Many systems attempt to generate rhetorical structures of various flavors
based on local coherence models (e.g. Marcu, 1994 and onward;
Corston-Oliver, 1998; Liddy, 1993), but quite often need more syntactic
competence. Simpler models, with a form-filling approach (e.g. Strzalkowski
et al, 1998) perform quite well, up to a point, with much less investment
in discourse modeling. There is a span of such models, ranging from
completely general templates and very strictly task-oriented and tailored
extraction patterns; the middle ground between them is claimed by hybrid
approaches, which indeed are just that: combinations of both rather than
bridges between them (Kan and McKeown, 1999). The greater effort in
building a narration or discourse model has yet to prove useful: the bridge
from text to discourse model has not been usefully closed yet. It is in
this type of model our contribution most clearly would be of benefit: these
systems need to form a clearer understanding of the informational rationale
of syntax.
Lexical chains
Several approaches try to establish lexical chains in text as a basis for
understanding content for either indexing for retrieval or summarization
tasks.
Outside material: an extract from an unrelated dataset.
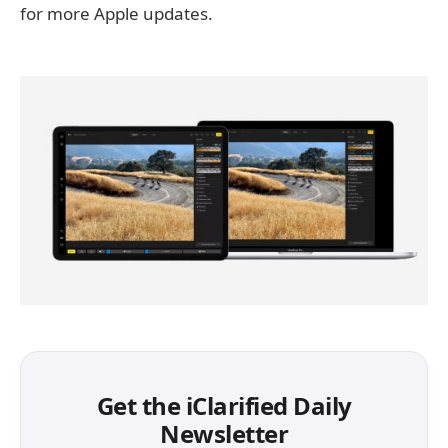
for more Apple updates.
Get the iClarified Daily
Newsletter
Lexical units in the text are picked out by some algorithm, possibly
after the text is segmented (e.g. Barzilay and Elhadad, 1997), and
relations between units are established using terminological models. Many
of these models utilize text segmentation algorithms, based on occurrence
statistics (e.g. Hearst, 1994 or Reynar, 1994), or thesauri and
terminological databases, or cue or trigger phrases (e.g. Boguraev and
Kennedy, 1997) of some sort. These types of model tend to be quite
successful, but often quite a-theoretic and will be difficult to improve
using theoretical add-on models.
Application area: Information extraction
A typical application for textual modeling is to extract pieces of
information (see e.g. MUC or TDT proceedings, available from NIST). In
general information extraction systems are knowledge-intensive, putting a
fair amount of effort into building a model of the domain that can be used
to predict content of texts analyzed. The syntactic analysis used, if any,
is used to aid in retrieving the type of content that already has been
predicted to occur; systems typically do not discover new informational
structure but work with a given model of knowledge and an amorphous model
of text structure. Variation in clause structure typically is viewed as
noise, and the systems put some effort into normalizing that variation
without retaining the information clause structure might carry for topical
progression. (e.g. Grishman, 1997). Information extraction uses a
high-level model of topic combined with very local coherence analysis to
solve its task. Since this application area is highly knowledge-intensive
and task-tailored, general purpose models will probably at least initially
damp results rather than improve them. Our models will not be useful
inasmuch they do not improve the general syntactic processing tools the
systems make use of.
Application area: Summarization
Summarization is most often implemented as the selection of sentences in
text, based on those sentences' supply of content words (e.g. starting from
Earl, 1970; Edmundson, 1969 and continuing to most available tools
today). This is the area where qualities of single clauses might be most
useful for future improvement of system performance; the drawback for our
present project is that the evaluation of summarization tools is
non-trivial and subjective and will not easily lend itself to prove the utility
of our approach.
Application area: Information retrieval
Pure retrieval systems usually invest a fair amount of effort into
completely ignoring text as text. Some exceptions include experiments to
statistically process syntactic relations in text (e.g. Strzalkowski et al,
1997) to find typical relations entities engage in (in a sort of
small-scale version of extraction technology) and others trying to
establish reference chains in text (e.g. Liddy, 1994) to sort out
occurrence frequencies obscured by anaphor. Information retrieval
systems typically have neither textual models nor local coherence models to
guide their analysis of texts; word occurrence statistics are good enough
for the tasks these systems are used for at present. While the prospects
of impressing information retrieval system engineers with syntactic and
semantic niceties will be unlikely, the evaluation framework provided by
information retrieval systems is useful enough for us to test our future
algorithms for this purpose.
Bottlenecks
Bottlenecks for most approaches described above have to do with processing
capacity. We have better basic processing power than most, through our
access to the Conexor FDG, and must concentrate on using it to its best
capacity. We should try to extend its processing power beyond the clause to
the textual level.
Open Research Questions
The first research question we formulated in our research plan was "What
makes a text a text?" Clearly, this is a question others have asked before.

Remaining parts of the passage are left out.